Don Jans clipped the curb with his car as he pulled into a rest stop in Texas. It was a minor incident that likely stemmed from the exhaustion of a solo, 2,000-mile drive home to Florida, after completing 127 miles at January's Across the Years in Phoenix.

Inspecting the damage, the 90-year-old Florida man was relieved to see none. So, he hopped in his sleeping bag for a few hours before waking up around 3 A.M.  to get back on the road. A few miles later, the car rebelled.

"The temperature gauge was at the max, so I pulled off the interstate and shut it down," Jans said. "Around three or four in the morning, I get towed to a mechanic in Ozana, Texas, which is in the middle of nowhere. When I got there, I climbed back in my sleeping bag and the mechanics arrived around 7 A.M. and found me there. Unfortunately, they didn't do radiators."

Jans received another tow to another mechanic in town and was back on the road the next day after sleeping in that mechanic's lot that night. He would make it home a day or so later.

In a way, it's a fitting description of Jans as runner and person. At 90 years old, Jans finds ways and reasons to keep moving in his 10th decade on Earth, and his  fifth running.

If he can do it, he'll do it. It might take a little longer than it used to, or, using  one of Jans's many sayings and mottos, "Don't be getting in a hurry." 

"I have no explanation for why I should keep running, but I highly recommend it to everybody," he said. "It's just great to be out there on the course, in the fresh air, and the training isn't a burden. I mean, if it's something you like to do, it's not punishment. If it's punishment, you need to find something you like. That's what we're here for right? To have fun."

A Wife, a Man, and a Van

Endurance goals have been top of mind for Jans since 1980. Then 48, he started running to lose weight. Realizing he enjoyed the challenge, he became a triathlete. One race turned into another, and he eventually qualified for and ran Kona in 1987.

The same happened when he transitioned to trails in the 1990s. He found new challenges and a community in running.

"The people in the ultra and running community are such a wonderful bunch to be around," Jans said. "Everybody helps everybody. They're just the salt of the earth. I said to myself that this was the place to be."

With the help of his wife Dorothy, they packed into the family van and found races to run and volunteer at all over the country. Though never a runner herself, Dorothy became the "ultimate crew chief" for Jans. She took extensive notes, took pictures of what Jans wore so he had a reference for future races, and  stocked the van like a mini aid station on wheels for other runners in need.
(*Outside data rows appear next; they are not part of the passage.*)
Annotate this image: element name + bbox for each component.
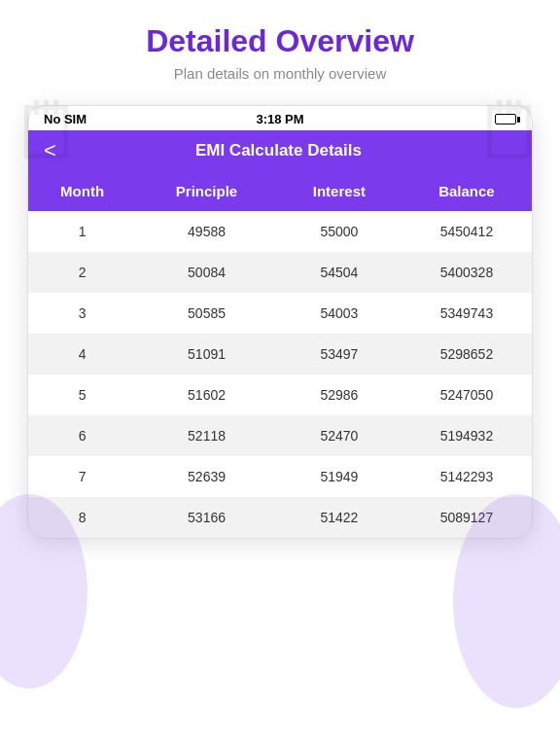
cell-interest: 55000 xyxy=(277,211,402,252)
cell-principle: 50084 xyxy=(136,252,277,293)
cell-interest: 54504 xyxy=(277,252,402,293)
cell-principle: 51602 xyxy=(136,374,277,415)
cell-balance: 5298652 xyxy=(402,334,532,374)
page-subtitle: Plan details on monthly overview xyxy=(19,65,541,82)
cell-balance: 5400328 xyxy=(402,252,532,293)
table-row: 451091534975298652 xyxy=(28,334,532,374)
table-row: 149588550005450412 xyxy=(28,211,532,252)
cell-principle: 49588 xyxy=(136,211,277,252)
cell-month: 7 xyxy=(28,456,136,497)
cell-balance: 5349743 xyxy=(402,293,532,334)
emi-table: Month Principle Interest Balance 1495885… xyxy=(28,171,532,538)
table-row: 250084545045400328 xyxy=(28,252,532,293)
cell-principle: 52639 xyxy=(136,456,277,497)
table-row: 853166514225089127 xyxy=(28,497,532,538)
cell-month: 1 xyxy=(28,211,136,252)
cell-balance: 5450412 xyxy=(402,211,532,252)
cell-balance: 5142293 xyxy=(402,456,532,497)
status-time: 3:18 PM xyxy=(256,112,303,126)
watermark-icon-left: 🗒 xyxy=(10,88,88,177)
col-header-month: Month xyxy=(28,171,136,211)
col-header-principle: Principle xyxy=(136,171,277,211)
cell-principle: 53166 xyxy=(136,497,277,538)
table-header-row: Month Principle Interest Balance xyxy=(28,171,532,211)
cell-interest: 51422 xyxy=(277,497,402,538)
battery-icon xyxy=(495,114,516,124)
cell-month: 2 xyxy=(28,252,136,293)
table-row: 752639519495142293 xyxy=(28,456,532,497)
cell-interest: 54003 xyxy=(277,293,402,334)
cell-balance: 5194932 xyxy=(402,415,532,456)
table-row: 551602529865247050 xyxy=(28,374,532,415)
navbar-title: EMI Calculate Details xyxy=(68,141,516,160)
app-navbar: < EMI Calculate Details xyxy=(28,130,532,171)
cell-principle: 51091 xyxy=(136,334,277,374)
carrier-label: No SIM xyxy=(44,112,87,126)
cell-month: 4 xyxy=(28,334,136,374)
cell-interest: 53497 xyxy=(277,334,402,374)
cell-principle: 52118 xyxy=(136,415,277,456)
watermark-icon-right: 🗒 xyxy=(472,88,550,177)
col-header-balance: Balance xyxy=(402,171,532,211)
cell-interest: 52470 xyxy=(277,415,402,456)
phone-frame: No SIM 3:18 PM < EMI Calculate Details M… xyxy=(27,105,533,539)
cell-month: 5 xyxy=(28,374,136,415)
cell-month: 6 xyxy=(28,415,136,456)
cell-interest: 52986 xyxy=(277,374,402,415)
table-row: 652118524705194932 xyxy=(28,415,532,456)
cell-month: 3 xyxy=(28,293,136,334)
col-header-interest: Interest xyxy=(277,171,402,211)
cell-balance: 5247050 xyxy=(402,374,532,415)
status-bar: No SIM 3:18 PM xyxy=(28,106,532,130)
page-title: Detailed Overview xyxy=(19,23,541,59)
table-row: 350585540035349743 xyxy=(28,293,532,334)
cell-interest: 51949 xyxy=(277,456,402,497)
cell-principle: 50585 xyxy=(136,293,277,334)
"She was a super mom," said Sharon Jans, 67, Jans's daughter. "I have three brothers and three sisters, and caretaking people out was kind of her life. She just extended that to runners. She helped a lot of people here and there at so many races. Whatever they needed, she had it somewhere in that van. She loved it. It kept her busy."

While they mostly stuck to the Southeast near their Clearwater, Florida home, Jans racked up multiple ultra finishes a year after 1990, including the Umstead 100 (eight times), JFK 50 (also eight times), and Ancient Oaks 100, to name a few. He was in his 60s and 70s for the majority of these. 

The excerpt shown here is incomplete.